DATA TO EXAMINE Start Marker

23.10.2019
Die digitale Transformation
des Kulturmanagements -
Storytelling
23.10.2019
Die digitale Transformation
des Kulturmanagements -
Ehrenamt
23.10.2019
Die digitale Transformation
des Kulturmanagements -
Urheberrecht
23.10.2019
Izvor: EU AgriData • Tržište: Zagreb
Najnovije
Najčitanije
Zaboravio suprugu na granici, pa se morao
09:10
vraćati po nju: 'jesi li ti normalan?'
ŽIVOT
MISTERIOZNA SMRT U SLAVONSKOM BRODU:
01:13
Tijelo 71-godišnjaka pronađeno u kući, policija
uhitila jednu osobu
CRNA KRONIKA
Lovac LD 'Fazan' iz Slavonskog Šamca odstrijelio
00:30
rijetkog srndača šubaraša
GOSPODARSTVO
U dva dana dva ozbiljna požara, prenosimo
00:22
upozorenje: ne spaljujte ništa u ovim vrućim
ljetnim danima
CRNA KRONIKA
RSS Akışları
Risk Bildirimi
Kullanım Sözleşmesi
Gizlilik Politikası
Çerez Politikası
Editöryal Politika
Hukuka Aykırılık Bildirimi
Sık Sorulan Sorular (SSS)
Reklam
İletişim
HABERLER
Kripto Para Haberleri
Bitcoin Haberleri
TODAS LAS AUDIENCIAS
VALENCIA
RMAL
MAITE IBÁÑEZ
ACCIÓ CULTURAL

DATA TO EXAMINE End Marker

**EXERCISE GOAL**
Leave out every line before the one containing "Bitcoin Haberleri"; set down that line and all remaining lines of the material exactly.

**WRITTEN REPLY**
Bitcoin Haberleri
TODAS LAS AUDIENCIAS
VALENCIA
RMAL
MAITE IBÁÑEZ
ACCIÓ CULTURAL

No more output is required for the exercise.